Top of DATA PROVIDED

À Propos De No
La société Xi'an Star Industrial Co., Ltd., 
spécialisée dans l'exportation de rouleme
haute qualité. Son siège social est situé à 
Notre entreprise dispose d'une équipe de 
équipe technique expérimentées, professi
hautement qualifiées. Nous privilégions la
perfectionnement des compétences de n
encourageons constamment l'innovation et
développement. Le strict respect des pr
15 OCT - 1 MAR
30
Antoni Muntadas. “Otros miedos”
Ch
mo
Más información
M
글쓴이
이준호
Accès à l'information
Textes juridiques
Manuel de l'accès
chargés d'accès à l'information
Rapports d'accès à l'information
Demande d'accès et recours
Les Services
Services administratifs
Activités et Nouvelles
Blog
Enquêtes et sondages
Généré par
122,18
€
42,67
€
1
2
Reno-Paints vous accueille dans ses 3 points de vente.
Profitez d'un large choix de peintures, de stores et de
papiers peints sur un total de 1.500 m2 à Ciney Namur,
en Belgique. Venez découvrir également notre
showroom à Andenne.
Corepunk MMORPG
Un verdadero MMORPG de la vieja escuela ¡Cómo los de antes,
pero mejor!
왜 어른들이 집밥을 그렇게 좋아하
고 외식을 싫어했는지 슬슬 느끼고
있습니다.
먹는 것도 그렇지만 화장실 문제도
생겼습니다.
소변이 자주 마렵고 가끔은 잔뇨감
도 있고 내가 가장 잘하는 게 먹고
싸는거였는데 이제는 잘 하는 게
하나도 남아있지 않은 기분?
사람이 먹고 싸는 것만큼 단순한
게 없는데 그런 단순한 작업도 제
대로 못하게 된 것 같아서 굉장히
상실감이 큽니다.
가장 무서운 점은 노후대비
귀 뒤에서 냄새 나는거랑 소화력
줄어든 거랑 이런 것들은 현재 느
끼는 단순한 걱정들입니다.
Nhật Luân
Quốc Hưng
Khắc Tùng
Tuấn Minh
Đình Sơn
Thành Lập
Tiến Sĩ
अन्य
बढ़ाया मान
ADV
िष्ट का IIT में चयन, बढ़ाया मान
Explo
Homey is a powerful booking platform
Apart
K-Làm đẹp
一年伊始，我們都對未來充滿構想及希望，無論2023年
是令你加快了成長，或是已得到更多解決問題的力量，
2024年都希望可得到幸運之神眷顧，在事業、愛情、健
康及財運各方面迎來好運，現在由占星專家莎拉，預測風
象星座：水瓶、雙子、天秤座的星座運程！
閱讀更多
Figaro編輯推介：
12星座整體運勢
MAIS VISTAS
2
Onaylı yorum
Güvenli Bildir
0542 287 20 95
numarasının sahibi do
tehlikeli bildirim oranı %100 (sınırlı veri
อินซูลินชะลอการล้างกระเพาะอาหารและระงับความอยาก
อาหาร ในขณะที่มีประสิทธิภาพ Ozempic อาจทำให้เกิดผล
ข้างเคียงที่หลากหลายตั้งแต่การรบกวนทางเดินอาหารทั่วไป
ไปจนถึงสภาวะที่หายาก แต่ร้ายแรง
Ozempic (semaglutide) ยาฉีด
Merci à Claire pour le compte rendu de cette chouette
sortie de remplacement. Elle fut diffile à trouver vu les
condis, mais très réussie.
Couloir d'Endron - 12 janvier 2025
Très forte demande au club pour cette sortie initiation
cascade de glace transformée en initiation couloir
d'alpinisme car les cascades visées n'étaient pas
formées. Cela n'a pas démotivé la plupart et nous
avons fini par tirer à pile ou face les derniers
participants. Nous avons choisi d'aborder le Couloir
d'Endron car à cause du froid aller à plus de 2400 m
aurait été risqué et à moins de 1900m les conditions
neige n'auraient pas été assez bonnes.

Bottom of DATA PROVIDED

PROBLEM DETAILS.
With every line kept whole, write out the records again exactly.

RESULT.
À Propos De No
La société Xi'an Star Industrial Co., Ltd., 
spécialisée dans l'exportation de rouleme
haute qualité. Son siège social est situé à 
Notre entreprise dispose d'une équipe de 
équipe technique expérimentées, professi
hautement qualifiées. Nous privilégions la
perfectionnement des compétences de n
encourageons constamment l'innovation et
développement. Le strict respect des pr
15 OCT - 1 MAR
30
Antoni Muntadas. “Otros miedos”
Ch
mo
Más información
M
글쓴이
이준호
Accès à l'information
Textes juridiques
Manuel de l'accès
chargés d'accès à l'information
Rapports d'accès à l'information
Demande d'accès et recours
Les Services
Services administratifs
Activités et Nouvelles
Blog
Enquêtes et sondages
Généré par
122,18
€
42,67
€
1
2
Reno-Paints vous accueille dans ses 3 points de vente.
Profitez d'un large choix de peintures, de stores et de
papiers peints sur un total de 1.500 m2 à Ciney Namur,
en Belgique. Venez découvrir également notre
showroom à Andenne.
Corepunk MMORPG
Un verdadero MMORPG de la vieja escuela ¡Cómo los de antes,
pero mejor!
왜 어른들이 집밥을 그렇게 좋아하
고 외식을 싫어했는지 슬슬 느끼고
있습니다.
먹는 것도 그렇지만 화장실 문제도
생겼습니다.
소변이 자주 마렵고 가끔은 잔뇨감
도 있고 내가 가장 잘하는 게 먹고
싸는거였는데 이제는 잘 하는 게
하나도 남아있지 않은 기분?
사람이 먹고 싸는 것만큼 단순한
게 없는데 그런 단순한 작업도 제
대로 못하게 된 것 같아서 굉장히
상실감이 큽니다.
가장 무서운 점은 노후대비
귀 뒤에서 냄새 나는거랑 소화력
줄어든 거랑 이런 것들은 현재 느
끼는 단순한 걱정들입니다.
Nhật Luân
Quốc Hưng
Khắc Tùng
Tuấn Minh
Đình Sơn
Thành Lập
Tiến Sĩ
अन्य
बढ़ाया मान
ADV
िष्ट का IIT में चयन, बढ़ाया मान
Explo
Homey is a powerful booking platform
Apart
K-Làm đẹp
一年伊始，我們都對未來充滿構想及希望，無論2023年
是令你加快了成長，或是已得到更多解決問題的力量，
2024年都希望可得到幸運之神眷顧，在事業、愛情、健
康及財運各方面迎來好運，現在由占星專家莎拉，預測風
象星座：水瓶、雙子、天秤座的星座運程！
閱讀更多
Figaro編輯推介：
12星座整體運勢
MAIS VISTAS
2
Onaylı yorum
Güvenli Bildir
0542 287 20 95
numarasının sahibi do
tehlikeli bildirim oranı %100 (sınırlı veri
อินซูลินชะลอการล้างกระเพาะอาหารและระงับความอยาก
อาหาร ในขณะที่มีประสิทธิภาพ Ozempic อาจทำให้เกิดผล
ข้างเคียงที่หลากหลายตั้งแต่การรบกวนทางเดินอาหารทั่วไป
ไปจนถึงสภาวะที่หายาก แต่ร้ายแรง
Ozempic (semaglutide) ยาฉีด
Merci à Claire pour le compte rendu de cette chouette
sortie de remplacement. Elle fut diffile à trouver vu les
condis, mais très réussie.
Couloir d'Endron - 12 janvier 2025
Très forte demande au club pour cette sortie initiation
cascade de glace transformée en initiation couloir
d'alpinisme car les cascades visées n'étaient pas
formées. Cela n'a pas démotivé la plupart et nous
avons fini par tirer à pile ou face les derniers
participants. Nous avons choisi d'aborder le Couloir
d'Endron car à cause du froid aller à plus de 2400 m
aurait été risqué et à moins de 1900m les conditions
neige n'auraient pas été assez bonnes.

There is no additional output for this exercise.